Although the role of autophagy in astrocytes has not been fully elucidated in Parkinson's disease, it is known that adequate modulation of astrocytic autophagy may be associated with a protective mechanism,^54,55 attenuating protein aggregates, such as α-synuclein,^56,57 reducing reactive oxygen species and consequently oxidative stress and neuroinflammation.⁵⁸ Some polyphenols are being associated with properties that modulate autophagy and neuroprotection, therefore the neuroprotective effect of DTTS was evident and it may be related to its chemical composition. Among these compounds, caffeic acid (compound 5) can be mentioned, which reduced A53T α-synuclein, activating JNK/Bcl-2-mediated autophagy in an in vitro model, and protected dopaminergic neurons in an in vivo model of PD.⁵⁹ Suggesting that the mediation of autophagy through bioactive compounds may have been one of the mechanisms of this experimental model.

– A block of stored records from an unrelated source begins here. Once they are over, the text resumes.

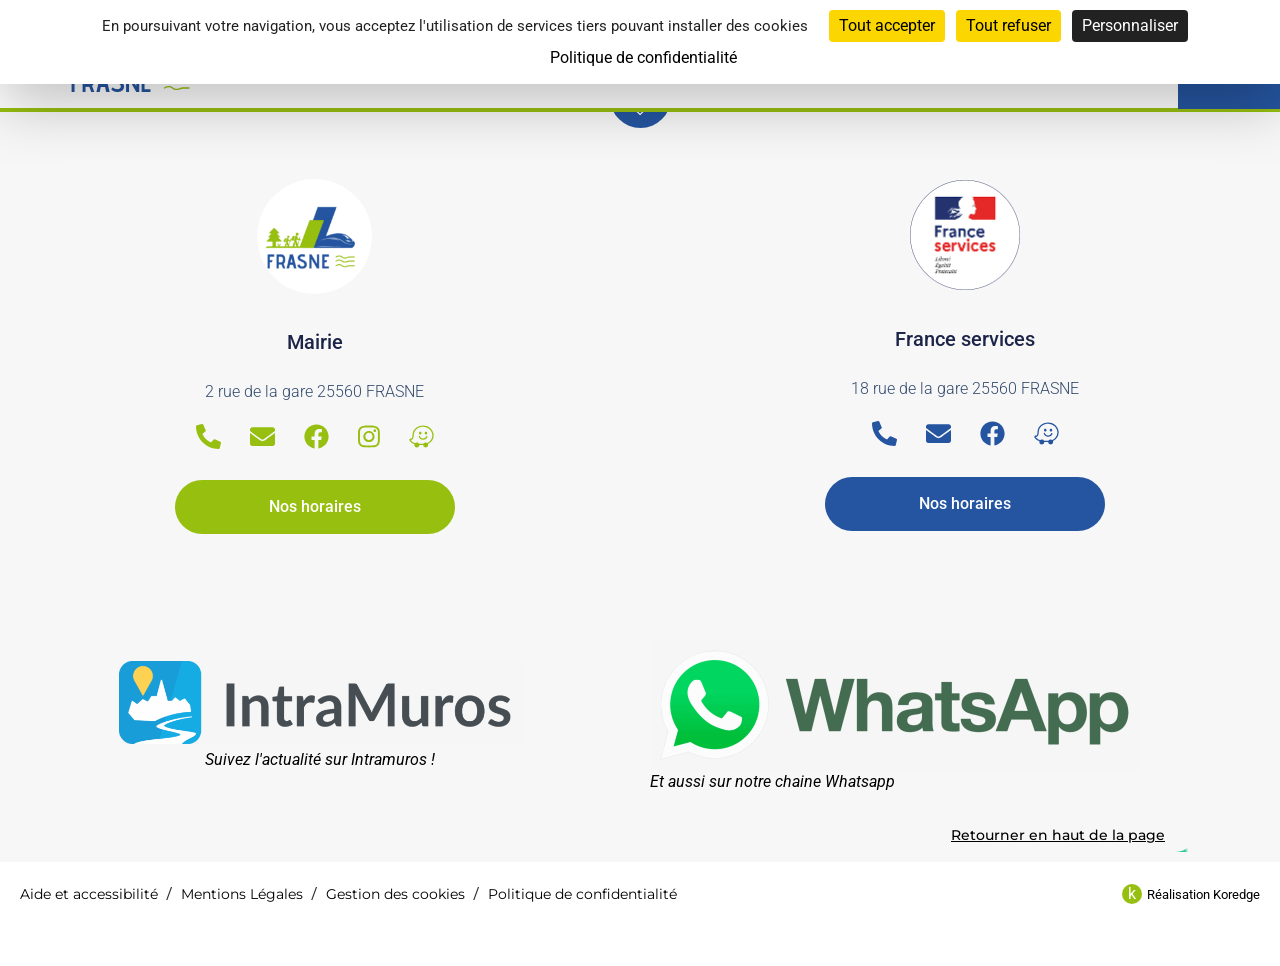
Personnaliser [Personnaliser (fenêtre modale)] (1130, 25)
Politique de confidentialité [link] (643, 57)
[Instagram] (369, 436)
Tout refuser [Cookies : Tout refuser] (1008, 25)
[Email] (262, 436)
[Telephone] (208, 436)
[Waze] (421, 436)
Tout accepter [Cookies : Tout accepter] (887, 25)
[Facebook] (316, 436)
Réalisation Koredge (1203, 894)
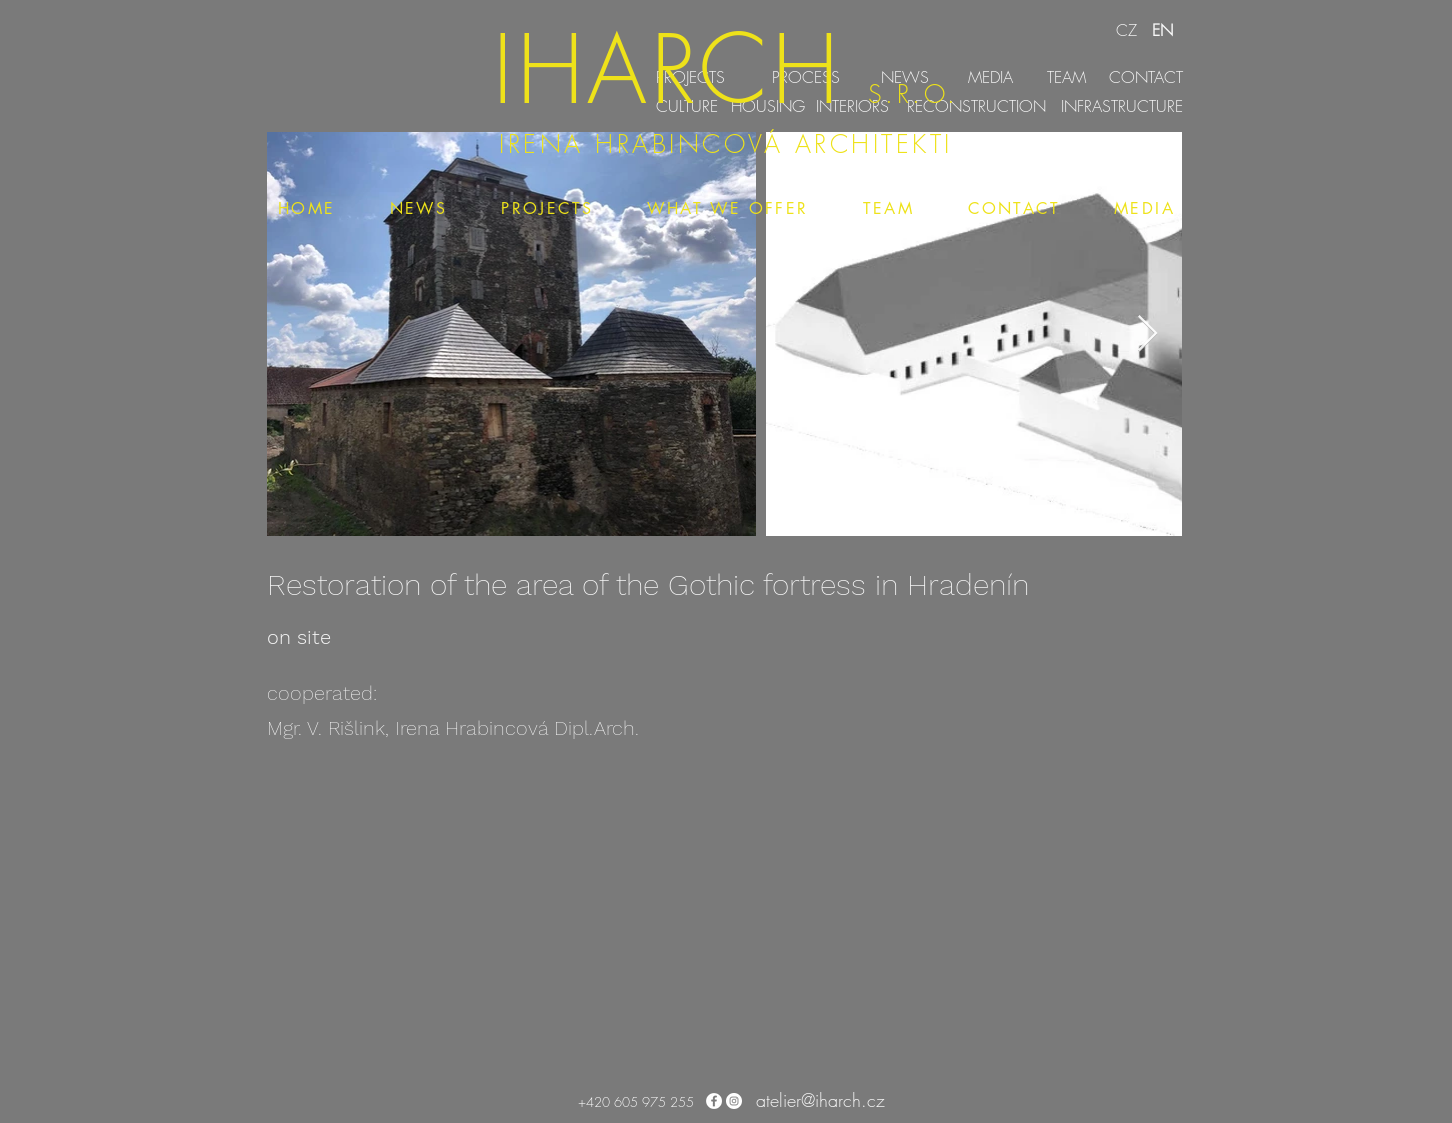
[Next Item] (1147, 334)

For example, fraxetin (compound 2) presented antioxidation and anti-apoptotic properties in human neuroblastoma cells exposed to rotenone by increasing endogenous levels of reduced glutathione and decreasing activated caspase 3 and 9, and the formation of intracellular oxygen species.⁶⁰ In an animal model of rotenone-induced PD, treatment with caffeic acid (compound 5) improved TH immunostaining, attenuated motor deficits, and reduced the expression of microglial cells and the production of inflammatory mediators such as COX-2, iNOS, and NFκB.⁶¹

The veratric acid (compound 1) is a phenolic acid with reported anti-inflammatory and antioxidant activities and can inhibit LPS-induced production of pro-inflammatory cytokines such as IL-6, IL-8, TNF-α, and IL-1β, as well as iNOS and COX-2 expression.⁶² Veratric acid derivatives were tyrosinase inhibitors and free radical scavengers.⁶³

The p-coumaric acid (compound 8) presented neuroprotective effects in animal models of ischemia, with strong anti-oxidant and anti-apoptotic features.⁶⁴ The polyphenols detected in the Lycium ruthenicum, including caffeic acid (compound 5) and p-coumaric acid (compound 8), also present in DTTS, protected neuronal cells (PC-12) from cytotoxicity, preventing apoptosis by oxidative stress.⁶⁵

Flavonoids, which are considered therapeutic agents for neurodegenerative diseases⁶⁶ including PD, present the ability to modulate cellular signaling pathways, reduce NADPH, decrease the production of intracellular oxygen species and inhibit the release of cytokines.⁶⁷ Vestitol (compound 12), for example, presents well documented anti-inflammatory effects and diminished the activation of NF-κB and Erk 1/2 pathways, and induced macrophages into M2-like polarization.⁶⁸ This compound was highly presented in a red propolis extract with a neuroprotective effect against nerve injury.⁶⁹

The fatty acid derivatives reduced neurodegeneration, increased tyrosine hydroxylase levels, and prevented α-synuclein aggregation, in addition to attenuating behavioral damage induced by 1-methyl-4-phenyl-1,2,3,6-tetrahydropyridine (MPTP) in mice.⁷⁰ Pinellic acid (isomer compounds 16 and 18), a derived fatty acid, inhibited prostaglandin D₂ and nitric oxide production in vitro.⁷¹

Iridoids present anti-inflammatory and neuroprotective effects. For instance, loganine reduced oxidative stress and apoptosis induced by 1‐methyl‐4‐fenillpyridinium (MPP), regulated tyrosine hydroxylase, and expressions of neurotrophic signals including IGF‐1R, GLP‐1R, p‐Akt, BDNF.⁷²

5. Conclusions

In this research, we found 15 biocompounds that had not been previously reported in T. spathacea. Based on the results, we show in an unprecedented way that these dry tea biocompounds from T. spathacea leaves allowed a neuroprotective effect in the neurodegenerative loss of the nigrostriatal dopaminergic pathway. The dry tea of T. spathacea leaves reverted the motor symptoms and all doses protected TH + cells and reduced astroglial response. The DTTS is, therefore, a potential therapeutic approach to be considered for future studies of Parkinson's Disease.

Declaration of competing interest

The authors declare that they have no known competing financial interests or personal relationships that could have appeared to influence the work reported in this paper.